Saudade Farrapa
Ser gaúcho está profundamente ligada à mistura de raças e culturas dos pampas do sul do Brasil, Argentina e Uruguai, sendo um símbolo de identidade forjado entre indígenas e hispano-lusos.
A origem do termo gaúcho é envolta em diferentes hipóteses. Para uns, pode vir do quéchua “huachu” (órfão), usada para designar descendentes de indígenas com europeus. Outros ligam sua raiz aos colonizadores espanhóis das ilhas Canárias, que, ao chegarem à região, adotaram e adaptaram termos para nomear órfãos e pessoas errantes.
Mas uma coisa é certa, a raiz vem dos charruas e minuanos, guerreiros antigos moldados pelo vento e pela vastidão do pampa, com a coragem e o sonho trazidos de longe pelos espanhóis. É ser aquele que zela pela terra, pelo fogo, pelo mate compartilhado, e que entende que liberdade e irmandade são feitos de gestos simples e de grandes atos.
Só por volta da metade do século XIX, especialmente depois do legado da Revolução Farroupilha, o nome “gaúcho” abandona a carga pejorativa. Passa, então, a ser símbolo de bravura, honra e patriotismo.

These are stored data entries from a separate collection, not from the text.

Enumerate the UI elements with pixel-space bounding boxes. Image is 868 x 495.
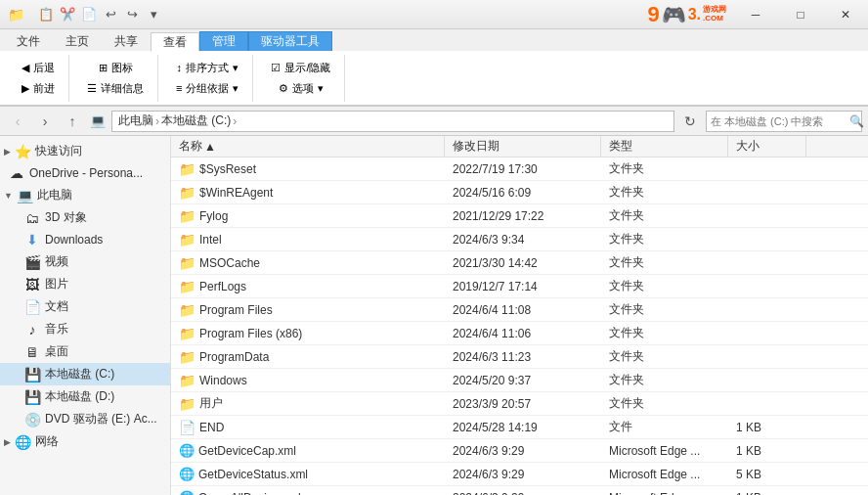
sidebar-item-onedrive[interactable]: ☁ OneDrive - Persona... — [0, 162, 170, 184]
search-input[interactable] — [711, 115, 846, 127]
tab-file[interactable]: 文件 — [4, 31, 53, 51]
sidebar-item-this-pc[interactable]: ▼ 💻 此电脑 — [0, 184, 170, 206]
sidebar-item-network[interactable]: ▶ 🌐 网络 — [0, 430, 170, 453]
sidebar-item-d-drive[interactable]: 💾 本地磁盘 (D:) — [0, 385, 170, 408]
col-header-name[interactable]: 名称 ▲ — [171, 136, 445, 157]
sidebar-label-downloads: Downloads — [45, 233, 162, 247]
ribbon-btn-forward[interactable]: ▶ 前进 — [16, 79, 61, 98]
ribbon-btn-show-hide[interactable]: ☑ 显示/隐藏 — [265, 59, 336, 77]
sort-label: 排序方式 — [186, 61, 229, 75]
table-row[interactable]: 📁 PerfLogs 2019/12/7 17:14 文件夹 — [171, 275, 868, 298]
tab-manage[interactable]: 管理 — [199, 31, 248, 51]
sidebar-item-desktop[interactable]: 🖥 桌面 — [0, 340, 170, 363]
ribbon-tab-bar: 文件 主页 共享 查看 管理 驱动器工具 — [0, 29, 868, 51]
nav-forward-button[interactable]: › — [33, 110, 57, 133]
group-icon: ≡ — [176, 82, 182, 94]
file-date: 2023/3/9 20:57 — [453, 397, 531, 411]
table-row[interactable]: 🌐 QueryAllDevice.xml 2024/6/3 9:29 Micro… — [171, 486, 868, 495]
tab-driver-tools[interactable]: 驱动器工具 — [248, 31, 332, 51]
col-header-type[interactable]: 类型 — [601, 136, 728, 157]
qa-dropdown[interactable]: ▾ — [144, 5, 163, 24]
table-row[interactable]: 📁 Program Files 2024/6/4 11:08 文件夹 — [171, 298, 868, 322]
expand-icon-network: ▶ — [4, 437, 11, 447]
ribbon-btn-icons[interactable]: ⊞ 图标 — [93, 59, 139, 77]
search-icon[interactable]: 🔍 — [849, 114, 864, 128]
folder-icon: 📁 — [179, 302, 195, 318]
breadcrumb-sep1: › — [155, 114, 159, 128]
table-row[interactable]: 📁 Windows 2024/5/20 9:37 文件夹 — [171, 369, 868, 392]
table-row[interactable]: 📁 $SysReset 2022/7/19 17:30 文件夹 — [171, 158, 868, 181]
qa-redo[interactable]: ↪ — [122, 5, 142, 24]
file-name-cell: 🌐 GetDeviceCap.xml — [171, 443, 445, 458]
table-row[interactable]: 📁 ProgramData 2024/6/3 11:23 文件夹 — [171, 345, 868, 369]
sidebar-item-video[interactable]: 🎬 视频 — [0, 250, 170, 273]
sidebar-item-c-drive[interactable]: 💾 本地磁盘 (C:) — [0, 363, 170, 385]
breadcrumb-this-pc[interactable]: 此电脑 — [118, 112, 153, 129]
expand-icon: ▶ — [4, 147, 11, 157]
downloads-icon: ⬇ — [23, 232, 41, 248]
file-date: 2021/3/30 14:42 — [453, 256, 538, 270]
file-size-cell: 1 KB — [728, 421, 806, 434]
file-date-cell: 2023/3/9 20:57 — [445, 397, 601, 411]
file-type: 文件夹 — [609, 254, 644, 271]
refresh-button[interactable]: ↻ — [678, 110, 702, 133]
file-list-header: 名称 ▲ 修改日期 类型 大小 — [171, 136, 868, 158]
nav-up-button[interactable]: ↑ — [61, 110, 84, 133]
file-name-cell: 📁 Windows — [171, 373, 445, 388]
options-label: 选项 — [292, 81, 314, 96]
qa-copy[interactable]: 📋 — [36, 5, 56, 24]
address-path-box[interactable]: 此电脑 › 本地磁盘 (C:) › — [111, 111, 674, 132]
ribbon-btn-back[interactable]: ◀ 后退 — [16, 59, 61, 77]
table-row[interactable]: 📁 用户 2023/3/9 20:57 文件夹 — [171, 392, 868, 416]
tab-home[interactable]: 主页 — [53, 31, 102, 51]
table-row[interactable]: 📁 Fylog 2021/12/29 17:22 文件夹 — [171, 204, 868, 228]
sidebar-item-quick-access[interactable]: ▶ ⭐ 快速访问 — [0, 140, 170, 162]
file-date: 2024/5/16 6:09 — [453, 186, 531, 200]
sort-asc-icon: ▲ — [204, 140, 216, 154]
ribbon: 文件 主页 共享 查看 管理 驱动器工具 ◀ 后退 ▶ 前进 ⊞ 图标 ☰ 详细… — [0, 29, 868, 107]
window-icon-area: 📁 — [0, 7, 32, 22]
tab-share[interactable]: 共享 — [102, 31, 151, 51]
qa-paste[interactable]: 📄 — [79, 5, 99, 24]
ribbon-btn-details[interactable]: ☰ 详细信息 — [81, 79, 150, 98]
show-label: 显示/隐藏 — [284, 61, 330, 75]
tab-view[interactable]: 查看 — [151, 32, 199, 52]
table-row[interactable]: 📁 Intel 2024/6/3 9:34 文件夹 — [171, 228, 868, 251]
ribbon-btn-sort[interactable]: ↕ 排序方式 ▾ — [170, 59, 244, 77]
ribbon-content: ◀ 后退 ▶ 前进 ⊞ 图标 ☰ 详细信息 ↕ 排序方式 ▾ — [0, 51, 868, 106]
file-type-cell: 文件夹 — [601, 395, 728, 412]
table-row[interactable]: 📁 MSOCache 2021/3/30 14:42 文件夹 — [171, 251, 868, 275]
table-row[interactable]: 📄 END 2024/5/28 14:19 文件 1 KB — [171, 416, 868, 439]
table-row[interactable]: 🌐 GetDeviceStatus.xml 2024/6/3 9:29 Micr… — [171, 463, 868, 486]
sidebar-item-music[interactable]: ♪ 音乐 — [0, 318, 170, 340]
col-header-date[interactable]: 修改日期 — [445, 136, 601, 157]
table-row[interactable]: 🌐 GetDeviceCap.xml 2024/6/3 9:29 Microso… — [171, 439, 868, 463]
nav-back-button[interactable]: ‹ — [6, 110, 29, 133]
file-name-cell: 📁 $SysReset — [171, 161, 445, 177]
qa-undo[interactable]: ↩ — [101, 5, 120, 24]
breadcrumb-c-drive[interactable]: 本地磁盘 (C:) — [161, 112, 231, 129]
file-name: END — [199, 421, 224, 434]
sidebar-item-dvd[interactable]: 💿 DVD 驱动器 (E:) Ac... — [0, 408, 170, 430]
table-row[interactable]: 📁 $WinREAgent 2024/5/16 6:09 文件夹 — [171, 181, 868, 204]
col-header-size[interactable]: 大小 — [728, 136, 806, 157]
file-type: 文件夹 — [609, 160, 644, 177]
sidebar-item-downloads[interactable]: ⬇ Downloads — [0, 229, 170, 250]
ribbon-btn-options[interactable]: ⚙ 选项 ▾ — [273, 79, 329, 98]
sidebar-label-d: 本地磁盘 (D:) — [45, 388, 162, 405]
sidebar-item-documents[interactable]: 📄 文档 — [0, 295, 170, 318]
search-box[interactable]: 🔍 — [706, 111, 862, 132]
sidebar-item-pictures[interactable]: 🖼 图片 — [0, 273, 170, 295]
sidebar-icon-quick: ⭐ — [15, 144, 31, 159]
minimize-button[interactable]: ─ — [733, 0, 778, 29]
file-size: 1 KB — [736, 444, 761, 458]
table-row[interactable]: 📁 Program Files (x86) 2024/6/4 11:06 文件夹 — [171, 322, 868, 345]
sidebar-item-3d[interactable]: 🗂 3D 对象 — [0, 206, 170, 229]
ribbon-btn-group[interactable]: ≡ 分组依据 ▾ — [170, 79, 244, 98]
close-button[interactable]: ✕ — [823, 0, 868, 29]
qa-cut[interactable]: ✂️ — [58, 5, 77, 24]
maximize-button[interactable]: □ — [778, 0, 823, 29]
file-type: Microsoft Edge ... — [609, 491, 700, 496]
file-name: Windows — [199, 374, 247, 387]
col-type-label: 类型 — [609, 138, 632, 155]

O aventureiro transforma-se em figura digna, celebrada por sua coragem e pelo sentimento profundo de liberdade.
"Eu vi corpos de tropas mais numerosos, batalhas mais disputadas, mas nunca vi, em nenhuma parte, homens mais valentes que os da bela Cavalaria Rio-grandense, em cujas filas principiei a desprezar o perigo e combater dignamente pela causa sagrada das nações.
Quantas vezes tenho tentado patentear ao mundo os feitos assombrosos que vi realizar por essa viril destemida gente , que sustentou por mais de nove anos contra um poderoso império a mais encarniçada e gloriosa luta.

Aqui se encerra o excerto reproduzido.